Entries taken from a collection

◇ ◇ ◇ ◇

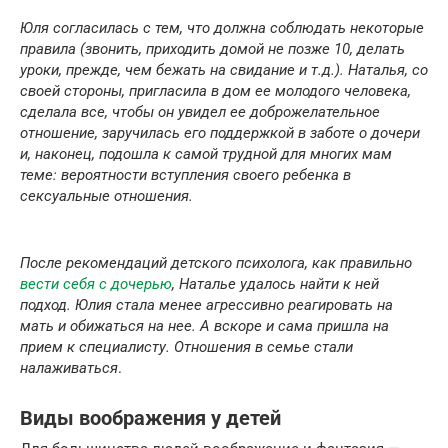
Юля согласилась с тем, что должна соблюдать некоторые
правила (звонить, приходить домой не позже 10, делать
уроки, прежде, чем бежать на свидание и т.д.). Наталья, со
своей стороны, пригласила в дом ее молодого человека,
сделала все, чтобы он увидел ее доброжелательное
отношение, заручилась его поддержкой в заботе о дочери
и, наконец, подошла к самой трудной для многих мам
теме: вероятности вступления своего ребенка в
сексуальные отношения.
После рекомендаций детского психолога, как правильно
вести себя с дочерью
, Наталье удалось найти к ней
подход. Юлия стала менее агрессивно реагировать на
мать и обижаться на нее. А вскоре и сама пришла на
прием к специалисту. Отношения в семье стали
налаживаться
.
Виды воображения у детей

◇ ◇ ◇ ◇

**Directions for this task**
Word for word, repeat the lines of data above, omitting every picture.

**Solved problem**
Юля согласилась с тем, что должна соблюдать некоторые
правила (звонить, приходить домой не позже 10, делать
уроки, прежде, чем бежать на свидание и т.д.). Наталья, со
своей стороны, пригласила в дом ее молодого человека,
сделала все, чтобы он увидел ее доброжелательное
отношение, заручилась его поддержкой в заботе о дочери
и, наконец, подошла к самой трудной для многих мам
теме: вероятности вступления своего ребенка в
сексуальные отношения.
После рекомендаций детского психолога, как правильно
вести себя с дочерью
, Наталье удалось найти к ней
подход. Юлия стала менее агрессивно реагировать на
мать и обижаться на нее. А вскоре и сама пришла на
прием к специалисту. Отношения в семье стали
налаживаться
.
Виды воображения у детей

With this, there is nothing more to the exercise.